:: Your goal ::
Your copy should match the entries below exactly, apart from the images.

BEGIN

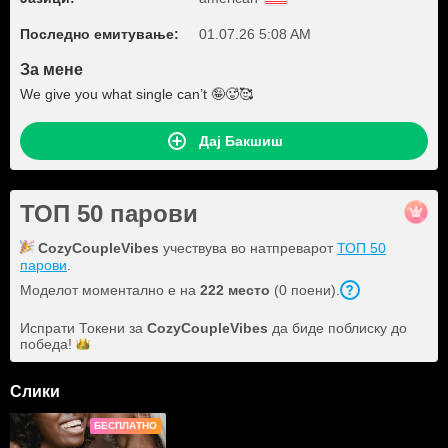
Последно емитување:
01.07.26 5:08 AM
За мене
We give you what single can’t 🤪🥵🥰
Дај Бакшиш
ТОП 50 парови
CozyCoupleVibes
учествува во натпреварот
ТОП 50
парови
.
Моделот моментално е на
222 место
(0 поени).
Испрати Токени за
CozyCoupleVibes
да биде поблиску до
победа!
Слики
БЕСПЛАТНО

END

:: Finished task ::
Последно емитување:
01.07.26 5:08 AM
За мене
We give you what single can’t 🤪🥵🥰
Дај Бакшиш
ТОП 50 парови
CozyCoupleVibes
учествува во натпреварот
ТОП 50
парови
.
Моделот моментално е на
222 место
(0 поени).
Испрати Токени за
CozyCoupleVibes
да биде поблиску до
победа!
Слики
БЕСПЛАТНО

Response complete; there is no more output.